How to Manage in a Flat World: 10 Strategies to Get Connected to Your Team Wherever They Are
Susan Bloch and Phillip Whiteley
In a prior post I noted business books tended to fall into two categories–how-to and hagiography. The present case is a would be example of a cookbook, a how-to for the executive suite. If this were a cookbook, though, there’s a good chance you’d be standing in the kitchen armed with the knowledge you started with and not a single new recipe to show for the investment of your time.
Perhaps the authors believe they are being respectful of that time. It’s clear they think the audience for this volume consists of senior (and would-be senior) managers of trans-global corporations. It’s a neat package–a slim 149 pages that easily fits into the laptop case and can be read, cover-to-cover, on the next flight from Dublin to Düsseldorf.
The problem is, a 4-page memo takes up even less space and can be read while waiting for pushback. Twice.

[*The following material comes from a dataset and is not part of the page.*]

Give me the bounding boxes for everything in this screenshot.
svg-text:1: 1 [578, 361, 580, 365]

And at the end of the day that’s what this book is, an extended memo masquerading as a management volume.
“People love to read and learn from stories.” That’s the first sentence in the preface and the authors, she a consultant and he a financial journalist, try to live up to it. They tell us that they “gather[ed] insights from 64 senior managers,” consisting of in-depth interviews with 25 managers and an online survey of 40 others. Let’s presume that one interviewee was also surveyed otherwise basic addition is the first hurdle to overcome. Still, there’s that nagging ” we also conducted” phrase that makes you wonder. This trove is referred to over and over as “the data.” Pretensions to research methodology aside they got it right at the outset–stories not data.

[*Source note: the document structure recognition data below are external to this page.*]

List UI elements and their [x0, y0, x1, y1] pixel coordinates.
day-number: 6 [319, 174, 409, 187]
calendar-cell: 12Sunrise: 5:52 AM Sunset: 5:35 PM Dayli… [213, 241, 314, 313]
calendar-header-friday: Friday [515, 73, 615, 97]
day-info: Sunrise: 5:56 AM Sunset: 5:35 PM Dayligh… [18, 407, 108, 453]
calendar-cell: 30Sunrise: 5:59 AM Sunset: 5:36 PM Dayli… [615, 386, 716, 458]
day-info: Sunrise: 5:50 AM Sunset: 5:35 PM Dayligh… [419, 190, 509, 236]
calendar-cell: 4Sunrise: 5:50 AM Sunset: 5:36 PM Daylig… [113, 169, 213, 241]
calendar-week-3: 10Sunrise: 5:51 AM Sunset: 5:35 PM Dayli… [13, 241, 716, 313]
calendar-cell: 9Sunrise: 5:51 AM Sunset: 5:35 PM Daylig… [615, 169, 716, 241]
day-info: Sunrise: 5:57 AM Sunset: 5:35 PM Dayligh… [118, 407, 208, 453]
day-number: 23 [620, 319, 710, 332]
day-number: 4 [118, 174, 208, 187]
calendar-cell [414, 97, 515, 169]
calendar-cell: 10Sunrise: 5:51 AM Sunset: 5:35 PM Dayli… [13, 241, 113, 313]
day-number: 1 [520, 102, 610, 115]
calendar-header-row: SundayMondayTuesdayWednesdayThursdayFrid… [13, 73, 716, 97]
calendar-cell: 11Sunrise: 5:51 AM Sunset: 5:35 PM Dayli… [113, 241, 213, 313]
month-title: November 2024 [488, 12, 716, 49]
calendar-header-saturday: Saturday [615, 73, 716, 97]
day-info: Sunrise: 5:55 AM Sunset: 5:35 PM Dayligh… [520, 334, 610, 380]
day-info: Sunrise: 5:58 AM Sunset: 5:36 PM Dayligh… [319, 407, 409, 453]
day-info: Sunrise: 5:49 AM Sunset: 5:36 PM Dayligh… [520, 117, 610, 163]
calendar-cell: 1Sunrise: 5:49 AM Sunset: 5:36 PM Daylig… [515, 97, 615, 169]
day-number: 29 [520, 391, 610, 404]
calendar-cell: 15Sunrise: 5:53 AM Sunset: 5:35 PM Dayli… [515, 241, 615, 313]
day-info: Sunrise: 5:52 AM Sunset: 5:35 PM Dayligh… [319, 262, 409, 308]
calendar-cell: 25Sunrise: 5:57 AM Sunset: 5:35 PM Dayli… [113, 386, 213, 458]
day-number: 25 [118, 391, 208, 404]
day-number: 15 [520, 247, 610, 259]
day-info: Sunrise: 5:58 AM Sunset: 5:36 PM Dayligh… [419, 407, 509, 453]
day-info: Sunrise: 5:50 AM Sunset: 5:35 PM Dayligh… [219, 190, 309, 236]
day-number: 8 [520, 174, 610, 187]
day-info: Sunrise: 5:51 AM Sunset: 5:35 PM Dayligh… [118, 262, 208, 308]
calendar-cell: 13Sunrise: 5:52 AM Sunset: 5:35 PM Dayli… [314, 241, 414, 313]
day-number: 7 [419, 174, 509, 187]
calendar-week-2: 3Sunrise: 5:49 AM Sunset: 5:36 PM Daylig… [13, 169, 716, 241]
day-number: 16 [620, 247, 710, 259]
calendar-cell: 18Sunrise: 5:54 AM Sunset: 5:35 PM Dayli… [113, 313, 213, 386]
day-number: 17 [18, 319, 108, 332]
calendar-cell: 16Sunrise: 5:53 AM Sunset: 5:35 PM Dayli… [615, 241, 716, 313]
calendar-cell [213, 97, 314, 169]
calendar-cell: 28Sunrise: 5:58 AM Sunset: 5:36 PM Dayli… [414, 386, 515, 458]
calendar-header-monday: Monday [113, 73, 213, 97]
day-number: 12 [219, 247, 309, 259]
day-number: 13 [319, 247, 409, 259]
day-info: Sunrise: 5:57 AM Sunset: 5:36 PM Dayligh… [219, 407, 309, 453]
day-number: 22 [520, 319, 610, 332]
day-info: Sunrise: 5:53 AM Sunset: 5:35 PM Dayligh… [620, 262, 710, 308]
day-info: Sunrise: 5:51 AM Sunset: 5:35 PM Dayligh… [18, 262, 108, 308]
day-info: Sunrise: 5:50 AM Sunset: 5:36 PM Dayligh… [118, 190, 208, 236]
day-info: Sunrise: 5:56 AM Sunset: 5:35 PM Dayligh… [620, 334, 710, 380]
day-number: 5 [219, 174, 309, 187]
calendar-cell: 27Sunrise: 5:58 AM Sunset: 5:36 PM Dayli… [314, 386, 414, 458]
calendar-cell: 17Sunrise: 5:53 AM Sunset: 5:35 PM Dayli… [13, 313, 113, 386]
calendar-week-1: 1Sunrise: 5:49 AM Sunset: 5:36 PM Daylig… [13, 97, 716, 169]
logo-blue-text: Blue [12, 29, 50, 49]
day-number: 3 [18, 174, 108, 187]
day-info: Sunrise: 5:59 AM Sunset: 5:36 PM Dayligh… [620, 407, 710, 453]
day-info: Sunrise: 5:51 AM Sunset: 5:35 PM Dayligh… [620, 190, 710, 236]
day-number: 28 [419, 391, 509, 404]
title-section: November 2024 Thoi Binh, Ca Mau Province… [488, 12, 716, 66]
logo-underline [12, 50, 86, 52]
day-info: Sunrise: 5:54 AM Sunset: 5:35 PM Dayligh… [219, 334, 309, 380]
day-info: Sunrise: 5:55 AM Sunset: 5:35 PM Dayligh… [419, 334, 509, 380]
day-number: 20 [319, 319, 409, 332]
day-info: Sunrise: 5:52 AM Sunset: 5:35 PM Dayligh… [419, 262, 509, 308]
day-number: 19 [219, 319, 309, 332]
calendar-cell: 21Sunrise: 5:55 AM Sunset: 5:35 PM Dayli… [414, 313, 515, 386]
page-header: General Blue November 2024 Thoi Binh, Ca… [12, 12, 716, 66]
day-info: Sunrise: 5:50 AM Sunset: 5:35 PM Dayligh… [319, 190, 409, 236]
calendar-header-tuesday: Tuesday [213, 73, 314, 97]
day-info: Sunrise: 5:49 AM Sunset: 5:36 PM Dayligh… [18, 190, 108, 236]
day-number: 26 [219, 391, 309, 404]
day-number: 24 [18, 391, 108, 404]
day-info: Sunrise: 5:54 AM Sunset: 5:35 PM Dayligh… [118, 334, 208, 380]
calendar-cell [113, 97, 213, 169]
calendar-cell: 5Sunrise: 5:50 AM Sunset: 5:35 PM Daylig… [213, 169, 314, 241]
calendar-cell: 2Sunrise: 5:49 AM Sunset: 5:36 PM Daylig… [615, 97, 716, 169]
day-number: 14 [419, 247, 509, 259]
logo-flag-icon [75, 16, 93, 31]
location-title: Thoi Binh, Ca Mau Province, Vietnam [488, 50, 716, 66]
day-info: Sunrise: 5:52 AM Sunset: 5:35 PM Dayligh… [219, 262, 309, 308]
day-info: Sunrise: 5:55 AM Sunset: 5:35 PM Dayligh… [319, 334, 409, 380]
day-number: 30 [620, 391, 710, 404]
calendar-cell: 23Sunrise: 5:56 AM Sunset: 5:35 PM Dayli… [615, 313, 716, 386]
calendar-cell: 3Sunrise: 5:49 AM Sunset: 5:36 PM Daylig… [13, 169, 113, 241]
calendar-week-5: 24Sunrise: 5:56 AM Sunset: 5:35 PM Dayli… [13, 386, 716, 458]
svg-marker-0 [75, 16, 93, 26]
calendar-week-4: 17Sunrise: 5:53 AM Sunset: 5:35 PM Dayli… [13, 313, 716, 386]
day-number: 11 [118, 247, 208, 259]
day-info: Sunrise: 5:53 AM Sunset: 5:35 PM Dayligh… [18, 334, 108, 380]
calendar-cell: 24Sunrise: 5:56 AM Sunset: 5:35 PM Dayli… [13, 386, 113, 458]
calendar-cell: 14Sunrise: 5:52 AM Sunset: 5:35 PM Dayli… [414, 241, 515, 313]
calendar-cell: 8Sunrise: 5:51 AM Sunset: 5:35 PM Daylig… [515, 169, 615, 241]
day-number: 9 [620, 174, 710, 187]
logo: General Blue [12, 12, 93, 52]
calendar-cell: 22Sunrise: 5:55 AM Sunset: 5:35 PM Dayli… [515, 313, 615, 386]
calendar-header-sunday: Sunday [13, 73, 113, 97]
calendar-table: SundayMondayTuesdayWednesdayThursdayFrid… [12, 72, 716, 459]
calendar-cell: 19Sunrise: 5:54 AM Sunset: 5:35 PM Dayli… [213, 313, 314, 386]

There are other clues to what’s going on. For example, seemingly every time an executive is quoted (maybe it’s every time they are quoted in a new chapter) their credentials are repeated. Undoubtedly meant to save the reader the trouble of looking back, in some cases this practice chews up a line and a half. It’s also a practice, along with the 12-point type, wide margins and deep leading, instantly recognizable as padding to anyone who’s ever had a professor do them the favor of calling them on it.

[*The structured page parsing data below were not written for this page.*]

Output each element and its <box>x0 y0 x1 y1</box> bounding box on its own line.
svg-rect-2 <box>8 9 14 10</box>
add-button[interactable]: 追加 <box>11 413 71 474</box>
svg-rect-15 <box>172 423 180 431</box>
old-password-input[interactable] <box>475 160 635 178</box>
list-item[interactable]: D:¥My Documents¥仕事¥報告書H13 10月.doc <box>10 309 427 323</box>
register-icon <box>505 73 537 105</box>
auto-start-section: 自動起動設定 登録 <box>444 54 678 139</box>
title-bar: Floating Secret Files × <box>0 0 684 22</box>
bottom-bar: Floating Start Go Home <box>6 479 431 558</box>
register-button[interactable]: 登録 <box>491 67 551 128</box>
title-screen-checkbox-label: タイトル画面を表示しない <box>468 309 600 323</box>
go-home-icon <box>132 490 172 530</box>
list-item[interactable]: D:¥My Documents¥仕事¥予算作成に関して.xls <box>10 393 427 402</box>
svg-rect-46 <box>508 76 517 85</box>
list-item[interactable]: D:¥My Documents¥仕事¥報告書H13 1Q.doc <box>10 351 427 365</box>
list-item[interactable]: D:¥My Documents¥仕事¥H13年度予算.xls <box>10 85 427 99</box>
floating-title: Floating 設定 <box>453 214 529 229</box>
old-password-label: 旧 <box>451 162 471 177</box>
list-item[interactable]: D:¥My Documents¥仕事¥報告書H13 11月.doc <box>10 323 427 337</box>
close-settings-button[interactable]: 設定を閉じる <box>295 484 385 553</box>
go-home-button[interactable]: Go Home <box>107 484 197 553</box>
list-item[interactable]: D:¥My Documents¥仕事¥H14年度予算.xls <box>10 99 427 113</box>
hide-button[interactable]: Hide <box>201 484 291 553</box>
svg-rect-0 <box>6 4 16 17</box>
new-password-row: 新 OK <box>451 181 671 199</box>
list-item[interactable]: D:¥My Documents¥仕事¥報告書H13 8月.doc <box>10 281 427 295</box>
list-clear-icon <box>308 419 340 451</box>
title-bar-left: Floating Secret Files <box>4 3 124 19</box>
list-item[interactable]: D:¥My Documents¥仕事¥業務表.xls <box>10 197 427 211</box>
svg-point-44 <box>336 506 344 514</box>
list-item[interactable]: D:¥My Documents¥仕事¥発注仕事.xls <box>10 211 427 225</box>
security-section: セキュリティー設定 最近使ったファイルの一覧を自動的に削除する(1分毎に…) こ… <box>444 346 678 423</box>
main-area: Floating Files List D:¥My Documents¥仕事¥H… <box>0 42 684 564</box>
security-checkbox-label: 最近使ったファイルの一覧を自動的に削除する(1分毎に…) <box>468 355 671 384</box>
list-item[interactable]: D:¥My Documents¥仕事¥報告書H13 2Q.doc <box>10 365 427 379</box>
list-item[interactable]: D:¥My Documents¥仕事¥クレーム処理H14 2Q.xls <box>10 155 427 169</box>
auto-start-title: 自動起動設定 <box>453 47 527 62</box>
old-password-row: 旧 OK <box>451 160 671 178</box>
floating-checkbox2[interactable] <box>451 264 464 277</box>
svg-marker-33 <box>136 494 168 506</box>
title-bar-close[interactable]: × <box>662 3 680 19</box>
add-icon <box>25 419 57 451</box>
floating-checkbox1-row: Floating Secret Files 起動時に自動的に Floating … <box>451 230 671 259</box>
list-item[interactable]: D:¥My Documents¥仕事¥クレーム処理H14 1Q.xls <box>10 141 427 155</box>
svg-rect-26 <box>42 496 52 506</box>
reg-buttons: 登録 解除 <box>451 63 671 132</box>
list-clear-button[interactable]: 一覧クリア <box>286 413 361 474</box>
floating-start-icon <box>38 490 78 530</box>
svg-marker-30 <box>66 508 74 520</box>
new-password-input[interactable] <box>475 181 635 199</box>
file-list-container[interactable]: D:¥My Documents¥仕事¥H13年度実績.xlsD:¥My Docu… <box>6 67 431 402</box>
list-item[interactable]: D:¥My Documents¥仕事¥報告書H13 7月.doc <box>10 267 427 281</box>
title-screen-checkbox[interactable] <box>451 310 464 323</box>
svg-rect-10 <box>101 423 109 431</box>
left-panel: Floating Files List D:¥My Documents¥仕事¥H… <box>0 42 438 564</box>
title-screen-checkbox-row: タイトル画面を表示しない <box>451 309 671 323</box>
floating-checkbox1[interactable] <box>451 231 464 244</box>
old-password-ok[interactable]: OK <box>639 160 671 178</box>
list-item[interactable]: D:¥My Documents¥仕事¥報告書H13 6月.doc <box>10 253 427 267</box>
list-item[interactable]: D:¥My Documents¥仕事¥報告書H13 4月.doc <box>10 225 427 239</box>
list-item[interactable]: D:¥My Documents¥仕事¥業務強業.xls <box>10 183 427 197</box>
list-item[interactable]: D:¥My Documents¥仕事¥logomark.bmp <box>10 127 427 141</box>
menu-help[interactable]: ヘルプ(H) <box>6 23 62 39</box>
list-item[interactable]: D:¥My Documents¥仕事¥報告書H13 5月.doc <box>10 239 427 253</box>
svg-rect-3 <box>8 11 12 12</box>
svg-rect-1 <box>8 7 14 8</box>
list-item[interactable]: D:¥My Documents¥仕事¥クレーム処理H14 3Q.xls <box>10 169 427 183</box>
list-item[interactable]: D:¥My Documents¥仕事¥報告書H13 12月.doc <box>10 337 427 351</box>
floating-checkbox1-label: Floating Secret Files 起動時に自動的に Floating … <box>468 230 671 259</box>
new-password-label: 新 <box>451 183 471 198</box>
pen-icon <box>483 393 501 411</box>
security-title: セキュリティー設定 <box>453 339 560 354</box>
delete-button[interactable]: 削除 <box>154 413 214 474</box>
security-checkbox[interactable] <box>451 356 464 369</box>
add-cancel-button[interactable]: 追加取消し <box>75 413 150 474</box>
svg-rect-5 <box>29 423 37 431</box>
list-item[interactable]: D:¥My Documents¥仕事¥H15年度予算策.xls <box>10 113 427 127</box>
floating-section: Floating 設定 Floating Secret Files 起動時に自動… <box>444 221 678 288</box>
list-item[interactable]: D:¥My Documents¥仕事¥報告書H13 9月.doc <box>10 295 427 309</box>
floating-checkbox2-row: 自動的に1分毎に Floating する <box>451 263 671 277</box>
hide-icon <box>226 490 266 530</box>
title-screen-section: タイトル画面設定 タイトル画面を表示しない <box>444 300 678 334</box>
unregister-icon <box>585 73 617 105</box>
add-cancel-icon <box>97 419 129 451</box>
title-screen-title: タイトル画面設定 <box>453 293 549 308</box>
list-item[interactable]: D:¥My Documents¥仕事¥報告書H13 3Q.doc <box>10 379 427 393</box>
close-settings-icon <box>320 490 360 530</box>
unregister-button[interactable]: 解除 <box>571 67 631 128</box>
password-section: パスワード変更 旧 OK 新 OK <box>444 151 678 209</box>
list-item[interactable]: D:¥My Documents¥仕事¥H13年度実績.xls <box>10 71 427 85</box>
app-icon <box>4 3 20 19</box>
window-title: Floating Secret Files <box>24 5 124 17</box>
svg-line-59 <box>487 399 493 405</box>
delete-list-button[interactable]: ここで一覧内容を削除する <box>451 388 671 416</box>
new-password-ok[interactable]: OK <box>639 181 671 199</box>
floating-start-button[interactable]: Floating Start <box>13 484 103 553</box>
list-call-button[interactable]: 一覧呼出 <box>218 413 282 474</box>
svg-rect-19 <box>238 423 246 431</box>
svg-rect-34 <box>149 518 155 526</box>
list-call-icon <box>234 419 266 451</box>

There are other problems, too. The pretense to scholarship means we get end notes, a whopping 14 of them. One is explanatory, two are from Thomas Friedman and most of the rest are also drawn from journalism. We hear, repeatedly, that people everywhere share universal values. Any one with a social science background will scoff at that notion. It’s a byproduct of the limited number of individuals interviewed and their homogeneity. And what should one make of a book that claims to deliver 10 strategies but has only 8 chapters?
If you’re a good senior manager you probably know more than is in this book. If you aspire to be one you’d be better off reading history. Because what the whole book boils down to is pay attention to people because you have to do everything–across time and distance–through them.